# Meds for Pet Bug Out Bags



## FloridaPrepper (Jul 20, 2016)

Both of my animals are dependent on medications for survival. I have bug out bags ready for them, but have not yet figured out a way to get the extra meds they will need if SHTF. Does anyone have any advice?


----------



## camo2460 (Feb 10, 2013)

Depends on what kind of Medication they are on, and whether or not there are alternatives, such as Herbal Medication.
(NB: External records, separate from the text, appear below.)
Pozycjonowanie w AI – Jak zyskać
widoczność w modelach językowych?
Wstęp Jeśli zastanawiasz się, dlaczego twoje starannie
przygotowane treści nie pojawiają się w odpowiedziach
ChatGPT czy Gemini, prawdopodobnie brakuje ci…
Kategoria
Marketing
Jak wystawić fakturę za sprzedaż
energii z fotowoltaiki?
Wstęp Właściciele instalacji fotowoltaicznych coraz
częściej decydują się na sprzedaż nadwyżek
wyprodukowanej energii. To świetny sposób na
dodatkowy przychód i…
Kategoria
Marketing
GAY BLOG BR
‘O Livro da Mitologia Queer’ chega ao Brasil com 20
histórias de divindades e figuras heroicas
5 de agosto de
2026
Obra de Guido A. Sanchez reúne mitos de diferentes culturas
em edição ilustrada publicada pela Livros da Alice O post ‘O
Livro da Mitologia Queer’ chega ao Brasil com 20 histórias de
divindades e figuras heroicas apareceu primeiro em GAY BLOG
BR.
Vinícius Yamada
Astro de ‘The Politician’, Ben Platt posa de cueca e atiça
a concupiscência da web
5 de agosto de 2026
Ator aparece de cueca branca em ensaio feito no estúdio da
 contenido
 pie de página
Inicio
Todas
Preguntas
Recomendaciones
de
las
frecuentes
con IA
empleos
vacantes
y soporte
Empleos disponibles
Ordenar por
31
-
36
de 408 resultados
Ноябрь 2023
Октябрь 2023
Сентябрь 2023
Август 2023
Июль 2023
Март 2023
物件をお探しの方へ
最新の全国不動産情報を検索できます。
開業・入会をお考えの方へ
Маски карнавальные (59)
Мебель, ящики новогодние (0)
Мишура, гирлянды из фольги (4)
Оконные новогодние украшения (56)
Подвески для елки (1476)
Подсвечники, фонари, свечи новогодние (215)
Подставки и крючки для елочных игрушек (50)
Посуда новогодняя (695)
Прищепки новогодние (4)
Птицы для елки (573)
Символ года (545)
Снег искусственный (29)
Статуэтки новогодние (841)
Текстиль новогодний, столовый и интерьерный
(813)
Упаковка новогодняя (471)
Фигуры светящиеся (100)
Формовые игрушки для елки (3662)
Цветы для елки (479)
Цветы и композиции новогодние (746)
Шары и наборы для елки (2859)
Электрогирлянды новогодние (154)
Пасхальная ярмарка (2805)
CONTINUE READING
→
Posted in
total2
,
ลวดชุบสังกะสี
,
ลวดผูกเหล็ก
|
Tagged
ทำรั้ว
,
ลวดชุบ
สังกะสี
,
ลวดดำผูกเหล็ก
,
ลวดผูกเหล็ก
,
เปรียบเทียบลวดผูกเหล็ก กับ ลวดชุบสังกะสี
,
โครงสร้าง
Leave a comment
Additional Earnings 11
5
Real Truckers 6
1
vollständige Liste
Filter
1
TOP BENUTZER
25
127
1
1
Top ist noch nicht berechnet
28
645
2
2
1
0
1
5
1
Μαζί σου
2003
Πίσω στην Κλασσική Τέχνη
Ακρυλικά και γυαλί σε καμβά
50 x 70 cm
Sadly though we may have to make the hard decision to let our Ill Pets move on to a better place, in the event we are no longer able to provide for their Medications.


----------



## terri9630 (Jun 2, 2016)

Talk to your vet. Tell him you'd like extras on hand in case of an emergency that would keep you from coming in on time. Tell him hurricane season is starting soon and finding a vet to prescribe what ever meds they need without re evaluation and re testing in your place of evacuation would be hard and expensive.


----------



## LastOutlaw (Jun 1, 2013)

I'm eating mine before I bug out. Problem solved!
J/K


----------



## Grimm (Sep 5, 2012)

I hope you are saving some bullets for them for when you run out of their meds in a long term event. My husband already knows if any of ours fall sick and need life long treatment that is not sustainable in a SHTF event he is going to have to put them down. Our daughter even understands this will happen.


----------



## Woody (Nov 11, 2008)

I do not know what the meds are or if they are a controlled substance or not. I have also never been in your situation. I would hope that any vet you use regularly would allow you to keep at least an extra 30 day supply on hand.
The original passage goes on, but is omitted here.